Their experimental equipment looks rudimentary. The key component--resembling a piece of stiff tinsel -- consists of a metal strip 65 millimeters long, 3 millimeters wide and 25 micrometers thick, planted in a clamp that keeps it upright. Three pairs of electromagnetic coils the size of bicycle rims generate the magnetic fields surrounding the clamped ribbon.

But the metal ribbon, made from a specially prepared iron alloy, has a remarkable property: It changes its stiffness in accordance with the strenght of an external magnetic field.

At first, the ribbon stands erect. Increasing the magnetic field along the ribbon's length causes the strip to soften, and the ribbon begins to droop under its own weight. Once the magnetic field reaches a certain value--only a few times larger than Earth's modest magnetic field -- the ribbon abruptly begins to stiffen again, causing it to straighten.

Using a slowly oscillating magnetic field, the researchers can force the ribbon to droop and straighten in sync with the field. "It's like turning a dial and making the ribbon stiffer or softer, then letting gravity do the rest," Spano says.

However, increasing the forcing field's frequency or strength pushes the ribbon into a chaotic regime in which its motion becomes unpredictable. "It clearly exhibits the hallmark of a chaotic system -- that is, getting continuously thrown from one periodic motion to another," Rauseo says.

He and his co-workers can construct a kind of map of this irregular motion by monitoring the ribbon's displacement at the end of each cycle of the oscillating magnetic field. If the ribbon repeats the same motion at regular intervals, then its position will be the same at the end of each cycle. The entire map then consists of a single point.

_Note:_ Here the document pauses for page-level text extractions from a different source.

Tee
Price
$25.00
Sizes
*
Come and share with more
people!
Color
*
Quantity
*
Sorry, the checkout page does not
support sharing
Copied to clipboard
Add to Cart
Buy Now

However, if its motion is irregular, then the ribbon's position will vary each time, and the map will show an array of scattered points, which happen to fall into a particular pattern (see cover). Such an array is known as a chaotic attractor. As the ribbon moves, a computer builds up an image, point by point, of the system's attractor.

To control the ribbon's motion, the researchers display the attractor on a computer screen and select a point that corresponds to a particular type of periodic motion. Then they wait until the ribbon's motion, as represented by successive dots on the computer screen, shows up near the point they've selected on the attractor. That close encounter triggers a simple computer program that calculates how much and in which direction to adjust the underlying, steady magnetic field to keep the ribbon trapped in the desired periodic motion.

Corralling the ribbon's motion is akin to balancing a ball on a saddle, Spano says. The ball won't roll off the saddle's raised front or back, but continual adjustments--in the case of the ribbon, a steady train of small magnetic nudges -- are needed to kick it back into position as it begins rolling off at the sides.

By making slight adjustments approximately every second to the steady, vertical magnetic field acting on the ribbon, the researchers can maintain the ribbon's regular motion for as long as they want. As soon as they relinquish control, the ribbon resumes its chaotic dance. They can then reestablish control, bringing the ribbon back to the same periodic motion it had before, or, just as easily, putting it into a different type of regular motion.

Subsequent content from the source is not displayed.